1926 doğumlu, halen hayatta olan Alman edebiyatının en önemli 20. yüzyıl yazarlarından sayılan Siegfried Lenz'in 1959 yılında kaleme aldığı, uzun mesafe koşucusu Bert Buchner'i anlattığı orjinal adı ''Brot und Spiele'' olan romanını, Ayşe Sarısayın ''Ekmek ve Oyunlar'' adıyla 2008'de dilimize çevirmiştir.

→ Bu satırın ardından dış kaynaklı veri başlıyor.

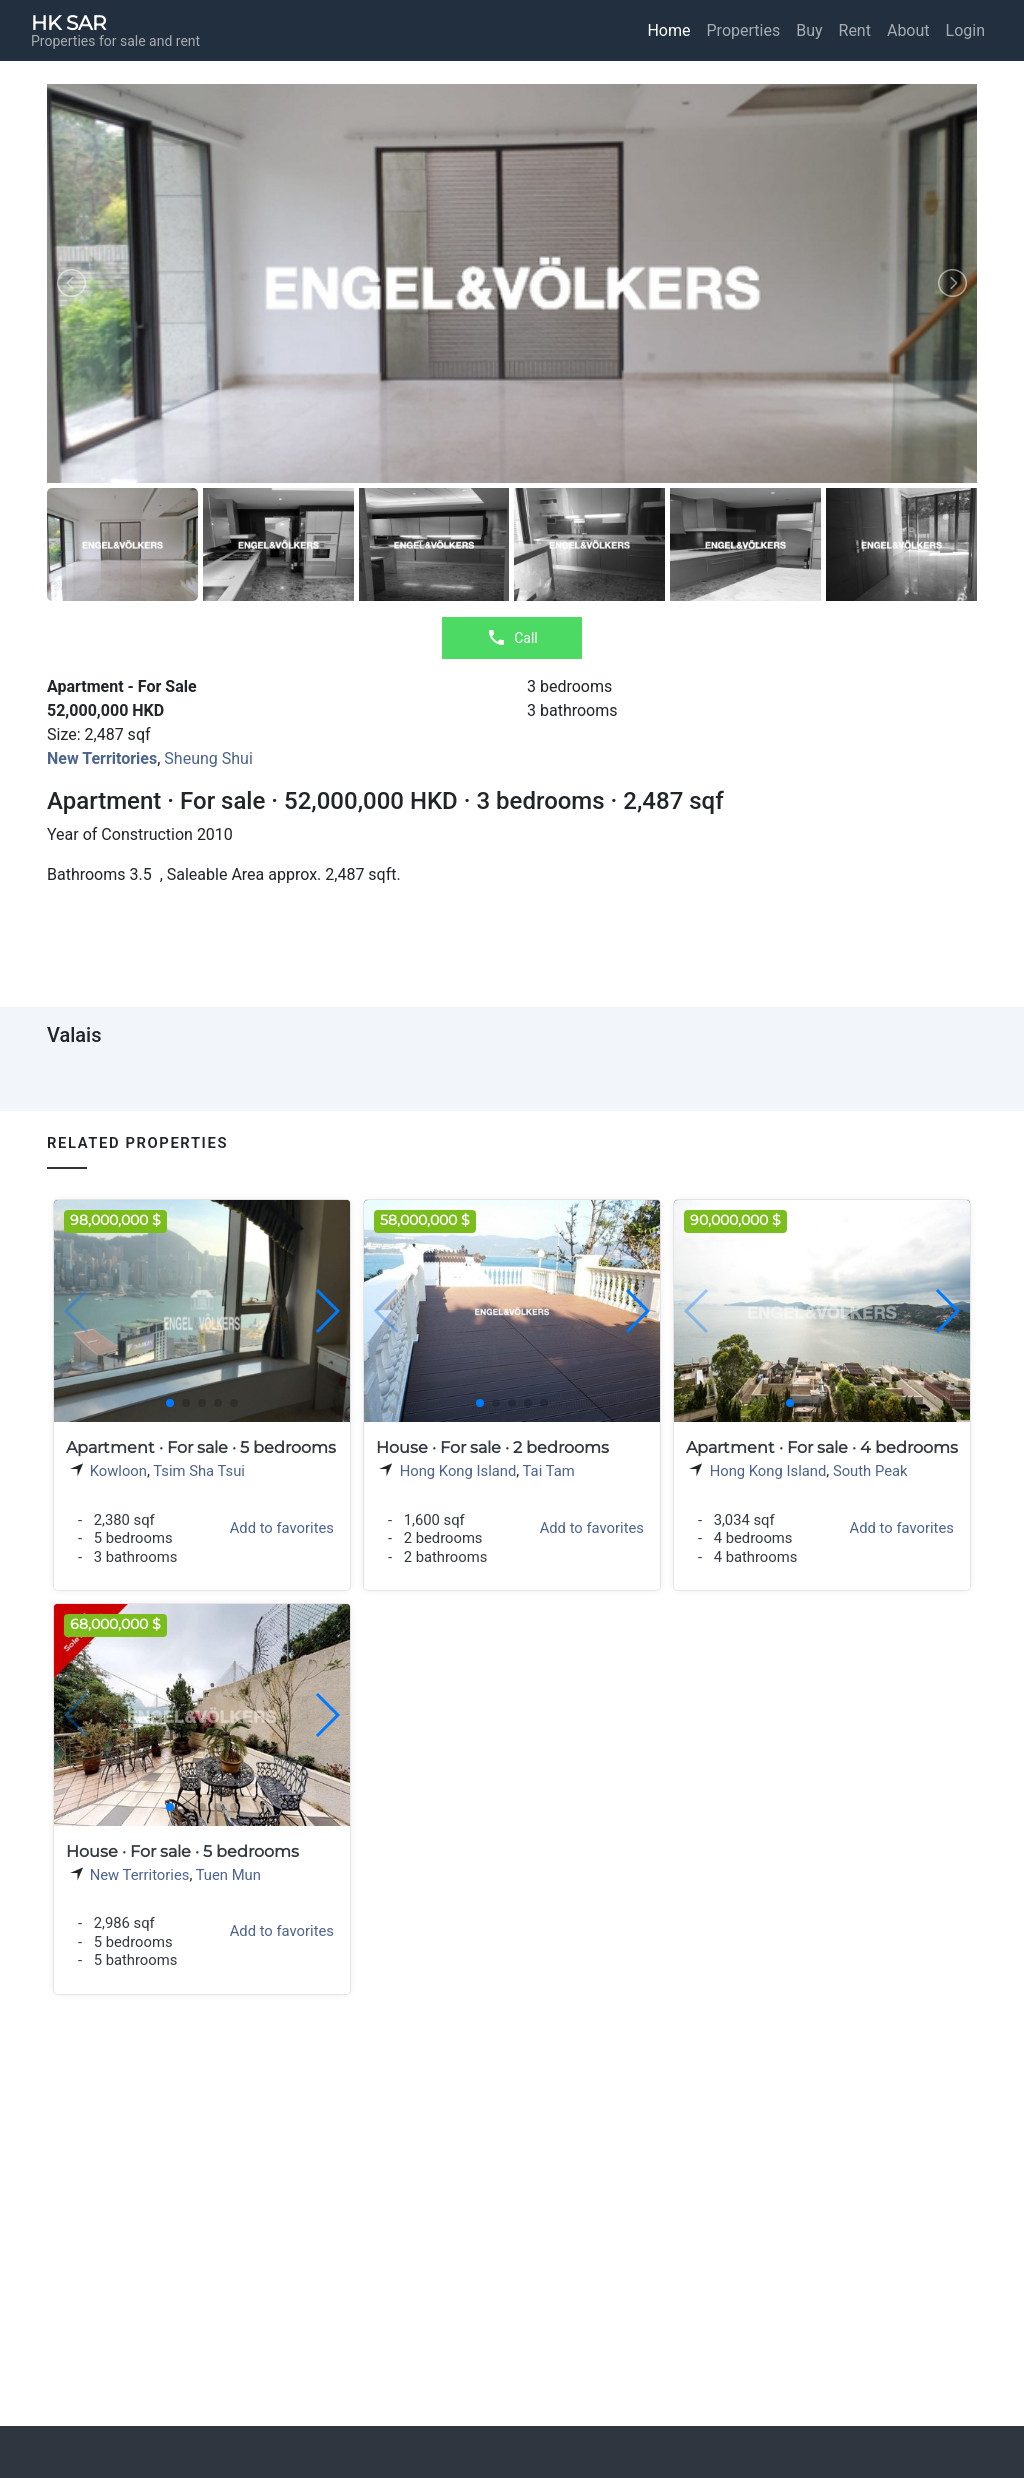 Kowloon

Siegfried Lenz, II. Dünya Savaşı’nı izleyen dönemde geçen romanında, başarıyı mutlaklaştıran modern toplumda insan varoluşuna ayna tutuyor. Lenz, yarışmanın başkalarıyla değil, kendiyle yarışmak anlamına geldiği, insanın tek rakibinin yine kendisi olduğu bir toplumun, bireyi içine düşürdüğü açmazı deşiyor. Tutunabilmek için yarış, rekabet ve mutlak başarıyı olmazsa olmaz sayan modern toplumun acımasız yönünü, daha 1950’lerde spor dünyasından çarpıcı bir örnekle gözler önüne seren Ekmek ve Oyunlar, çağdaş romanın öncülerinden Lenz’in en seçkin yapıtlarından sayılıyor
İlk sayfadaki Japon atasözü aslında tüm hikayeyi özetler. ''Yüz mil koşması gereken biri, doksanıncı milin yarısı olduğunu düşünmelidir.'' demiş japon ataları. Orta-uzun mesafe koşu tecrübesi olan hiçbir koşucu buna itiraz etmez sanırım. Roman Bert Buchner'in parlak bir kariyer sonrasında, ilerlemiş yaşlarında cıktığı 10.000m yarışının start anını anlatarak, ''Bu kez kazanmayacak. Katılması bir hataydı.'' gibi karamsar cümlelerle başlar. İlk sayfalarda start alan bu yarış, Bert'in hayatının birçok anına tanıklık eden, onu tanıdıktan sonra en yakın arkadaşı olan bir spor yazarı tarafından, ara ara geçmişe dönük olaylar, tekrar yarışa dönülerek anlatılır. Yarışa katılan 8 atletin içinde en yaşlısı olan Bert'in bu son yarışı nasıl bitirdiği son sayfaya, son cümlelere kadar taşınır.